Now Apple watchers believe new technology quietly added to the iPhone 5 could improve the chances the iconic handset could soon be sold by the world’s largest mobile carrier.
According to The Wall Street Journal, TD-SCDMA is supported in a Qualcomm chip found in the iPhone 5 when the phone was torn down by the folks at iFixit. The transmission technology is China Mobile’s version of 3G and a clue that Apple wants the carrier as its third partner in the Asian giant. It’s intriguing then that Apple doesn’t mention TD-SCDMA in its technical specifications of the iPhone 5.
Because Apple already offers LTE flavors for GSM, CDMA and global GSM, only small changes would be required by Apple, according to HSBC researchers. Both Apple and China Mobile would benefit from such a move.
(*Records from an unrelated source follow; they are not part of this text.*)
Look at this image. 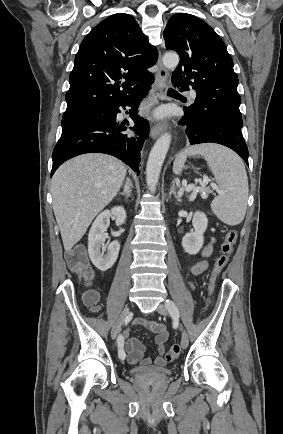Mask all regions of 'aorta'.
<instances>
[{
	"mask_svg": "<svg viewBox=\"0 0 283 434\" xmlns=\"http://www.w3.org/2000/svg\"><path fill=\"white\" fill-rule=\"evenodd\" d=\"M179 56L176 53H167L163 56V64L174 69L179 64ZM171 142V135L164 133L154 144L146 166V181L148 189L154 193L160 177L161 168Z\"/></svg>",
	"mask_w": 283,
	"mask_h": 434,
	"instance_id": "obj_1",
	"label": "aorta"
}]
</instances>
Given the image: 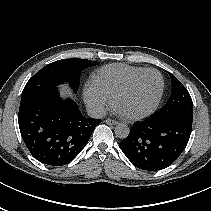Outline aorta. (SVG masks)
<instances>
[{
	"label": "aorta",
	"instance_id": "762f6f07",
	"mask_svg": "<svg viewBox=\"0 0 211 211\" xmlns=\"http://www.w3.org/2000/svg\"><path fill=\"white\" fill-rule=\"evenodd\" d=\"M130 129L128 127V125H126L125 123H119L116 125L115 129H114V133L116 135V137L120 138V139H124L129 135Z\"/></svg>",
	"mask_w": 211,
	"mask_h": 211
}]
</instances>
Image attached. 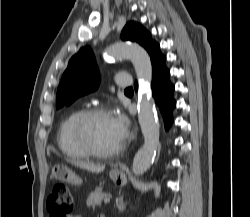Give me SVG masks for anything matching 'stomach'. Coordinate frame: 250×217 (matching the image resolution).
Masks as SVG:
<instances>
[{
  "label": "stomach",
  "instance_id": "1",
  "mask_svg": "<svg viewBox=\"0 0 250 217\" xmlns=\"http://www.w3.org/2000/svg\"><path fill=\"white\" fill-rule=\"evenodd\" d=\"M52 176L59 181L69 184L79 185L82 183V180L65 165H55L52 168ZM109 176L115 183H123L126 180L124 172L118 168L111 170Z\"/></svg>",
  "mask_w": 250,
  "mask_h": 217
}]
</instances>
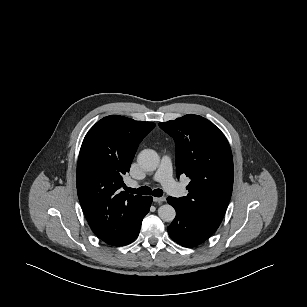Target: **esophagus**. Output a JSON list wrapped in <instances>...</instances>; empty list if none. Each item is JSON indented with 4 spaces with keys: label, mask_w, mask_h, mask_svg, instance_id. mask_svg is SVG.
Returning <instances> with one entry per match:
<instances>
[{
    "label": "esophagus",
    "mask_w": 307,
    "mask_h": 307,
    "mask_svg": "<svg viewBox=\"0 0 307 307\" xmlns=\"http://www.w3.org/2000/svg\"><path fill=\"white\" fill-rule=\"evenodd\" d=\"M153 201L158 202V203H162V202L166 201V198L165 197H153Z\"/></svg>",
    "instance_id": "34e87169"
}]
</instances>
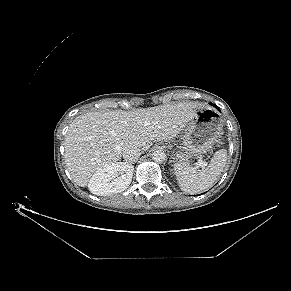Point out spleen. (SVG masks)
Returning a JSON list of instances; mask_svg holds the SVG:
<instances>
[{
    "label": "spleen",
    "mask_w": 291,
    "mask_h": 291,
    "mask_svg": "<svg viewBox=\"0 0 291 291\" xmlns=\"http://www.w3.org/2000/svg\"><path fill=\"white\" fill-rule=\"evenodd\" d=\"M227 151L215 152L206 168L198 169L187 162H179L174 166L176 179L180 189L186 194H198L209 189L224 171Z\"/></svg>",
    "instance_id": "3e777b00"
}]
</instances>
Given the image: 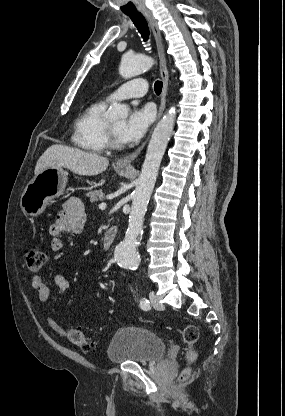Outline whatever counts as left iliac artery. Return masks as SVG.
<instances>
[{
	"label": "left iliac artery",
	"instance_id": "44dca946",
	"mask_svg": "<svg viewBox=\"0 0 285 416\" xmlns=\"http://www.w3.org/2000/svg\"><path fill=\"white\" fill-rule=\"evenodd\" d=\"M140 307L143 310H150V302L148 299H146L145 297H143L140 301Z\"/></svg>",
	"mask_w": 285,
	"mask_h": 416
}]
</instances>
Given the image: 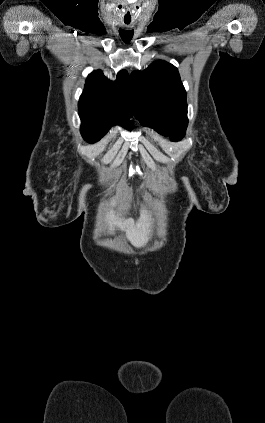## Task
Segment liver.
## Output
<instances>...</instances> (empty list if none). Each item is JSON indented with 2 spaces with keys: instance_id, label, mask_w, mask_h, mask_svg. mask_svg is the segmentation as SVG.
<instances>
[{
  "instance_id": "1",
  "label": "liver",
  "mask_w": 265,
  "mask_h": 423,
  "mask_svg": "<svg viewBox=\"0 0 265 423\" xmlns=\"http://www.w3.org/2000/svg\"><path fill=\"white\" fill-rule=\"evenodd\" d=\"M108 226L110 231H114L115 225H119L126 232V237L130 243L137 247H143L150 237L148 236V224L146 220H143L141 223H134L132 220H119L114 212H110L107 215Z\"/></svg>"
}]
</instances>
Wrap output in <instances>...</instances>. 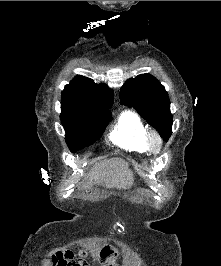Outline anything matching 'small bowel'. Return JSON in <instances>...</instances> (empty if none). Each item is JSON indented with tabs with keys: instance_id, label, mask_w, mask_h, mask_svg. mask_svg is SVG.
Here are the masks:
<instances>
[{
	"instance_id": "c3829d8e",
	"label": "small bowel",
	"mask_w": 221,
	"mask_h": 266,
	"mask_svg": "<svg viewBox=\"0 0 221 266\" xmlns=\"http://www.w3.org/2000/svg\"><path fill=\"white\" fill-rule=\"evenodd\" d=\"M60 250H65V247H60ZM76 252H50L51 261L50 266H90L87 262L81 258H75Z\"/></svg>"
}]
</instances>
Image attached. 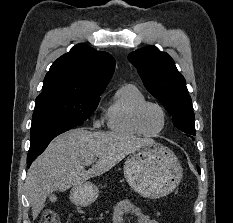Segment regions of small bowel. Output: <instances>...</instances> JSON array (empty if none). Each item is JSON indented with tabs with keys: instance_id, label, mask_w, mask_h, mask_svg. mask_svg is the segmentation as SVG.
<instances>
[{
	"instance_id": "1",
	"label": "small bowel",
	"mask_w": 233,
	"mask_h": 223,
	"mask_svg": "<svg viewBox=\"0 0 233 223\" xmlns=\"http://www.w3.org/2000/svg\"><path fill=\"white\" fill-rule=\"evenodd\" d=\"M133 217L135 223H158L157 220L149 218L142 210L129 200L119 201L113 209L112 223H126L127 217Z\"/></svg>"
}]
</instances>
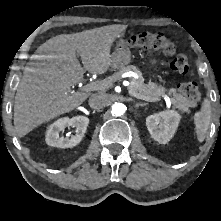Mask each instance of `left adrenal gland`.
I'll list each match as a JSON object with an SVG mask.
<instances>
[{
    "label": "left adrenal gland",
    "mask_w": 221,
    "mask_h": 221,
    "mask_svg": "<svg viewBox=\"0 0 221 221\" xmlns=\"http://www.w3.org/2000/svg\"><path fill=\"white\" fill-rule=\"evenodd\" d=\"M145 105H146L145 103H137V104H135V107L138 108L140 106H145Z\"/></svg>",
    "instance_id": "1"
}]
</instances>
Not only would China Mobile gain shareholder praise and profit by being able to offer the iPhone, Apple could also gain a larger portion of the China mobile market. Although the Cupertino, Calif. company has deals with China Telecom and second-place China Unicom, the No. 2 carrier’s 2G and 3G subscribers combined equal just 227 million customers – a fraction of No. 1 China Mobile. Additionally, adding China Mobile to the iPhone list would also perk up Apple’s traditionally sluggish sales later in the year, say reports.
Launching a new iPhone version between major product announcements is not unheard of. As late as 2011, Apple unveiled a new iPhone version for Verizon Wireless. By comparison, China Mobile’s subscriber base is twice the size of the entire US population.
Where do you stand?
Should Apple go after China Mobile’s huge base of customers?
If anything, it should divert talk of supply problems and revelations that aluminum can be scratched.